Dokuz filmin gösterime girdiği Türk Sinema Günleri’nde
seyirci en fazla belgesel filme ilgi gösterdi. Belgeselin
yönetmeni, gazeteci Can Dündar seyircisi tarafından sevgi çemberine
alındı. Hayranları sürekli yeni belgesel çalışmalarını sorup
yakında hangi belgeseli izleyeceklerini öğrenmek istedi. Odyssee
Sineması’na gelen seyirciler arasında ’ Mısır Çarşısı’

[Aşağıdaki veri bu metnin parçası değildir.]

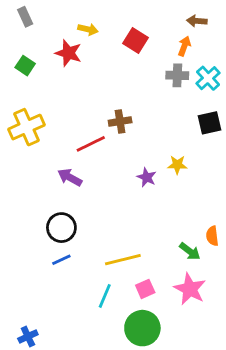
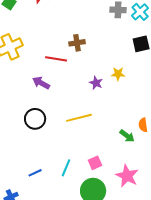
red line: (91, 144) -> (56, 59), turned 35
blue line: (61, 260) -> (35, 173), moved
yellow line: (123, 260) -> (79, 118), moved
pink star: (190, 289) -> (127, 176), moved

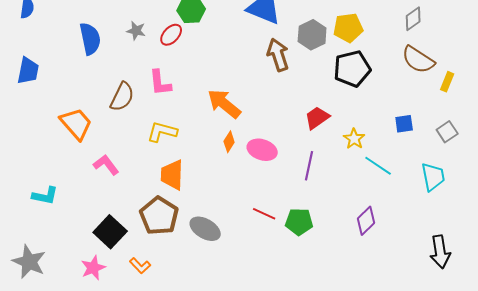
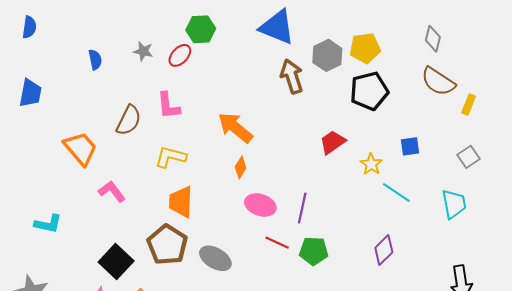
gray diamond: (413, 19) -> (433, 39), turned -40
blue semicircle: (90, 39) -> (95, 60), size x0.6
blue square: (404, 124) -> (410, 146), moved
pink ellipse: (262, 150) -> (260, 205), moved
purple line: (309, 166) -> (302, 208), moved

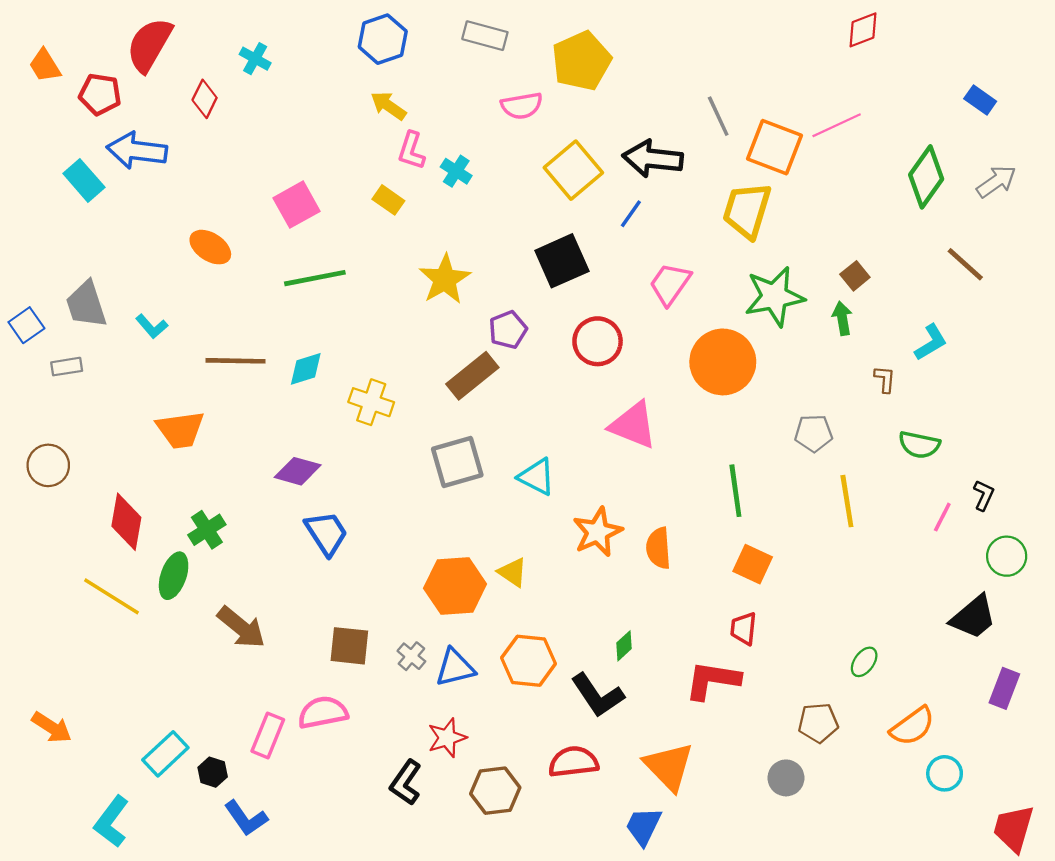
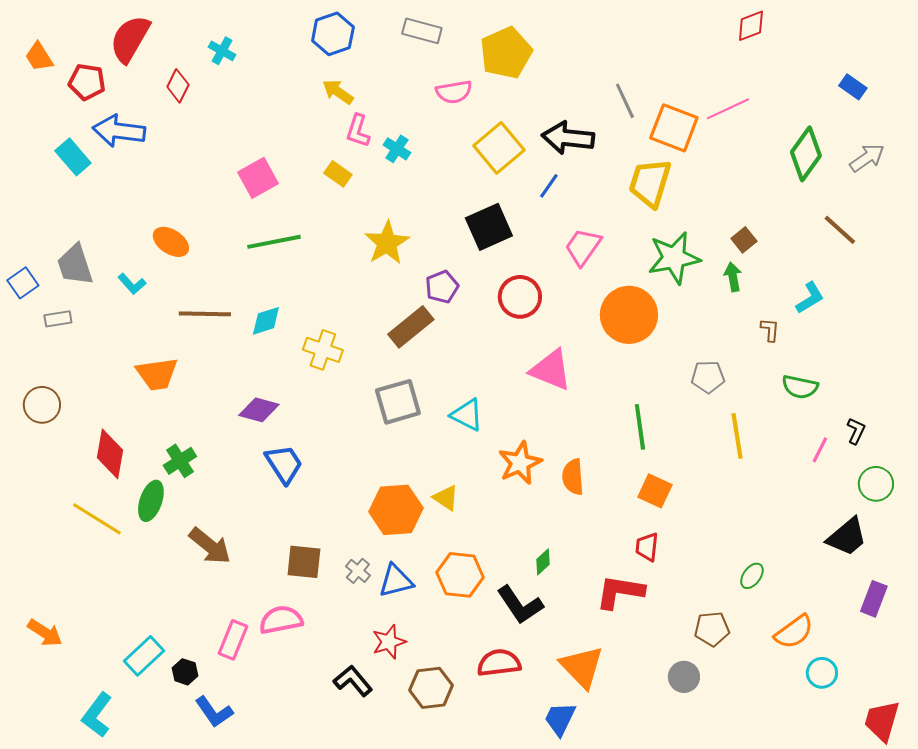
orange ellipse: (210, 247) -> (171, 242), moved
black L-shape: (406, 783) -> (353, 681), turned 105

sanığı Pınar Selek de vardı.
Yönetmen Dündar’a soru yönelten Selek, belgeseli beğendiğini yalnız
o dönemde kadınların neler düşündüğünü, o süreci başka türlü
yaşadıklarını; ama filmde kadın oyuncuların olmadığına dikkat
çekti. Can Dündar, "Selek’e Belgesele dışardan bakılınca biraz maço
görünüyor. Bazı hareketler içinde tabii kadınlar vardı; ama biz
yardımcı kadın bulamadık. Bu bizim eksikliğimiz" cevabını
verdi.
DÜNDAR GEZMİŞ HUKUKSUZLUĞUNU SELEK’DE DE
GÖRÜYORUZ
Türkiye ve Avrupa arşivlerini araştırarak kamuoyunun ilk defa
gördüğü görüntülere belgeselde yer verildiğini anlatan yönetmen
Dündar belgeselin içeriğini Fransız seyircisiyle paylaştı.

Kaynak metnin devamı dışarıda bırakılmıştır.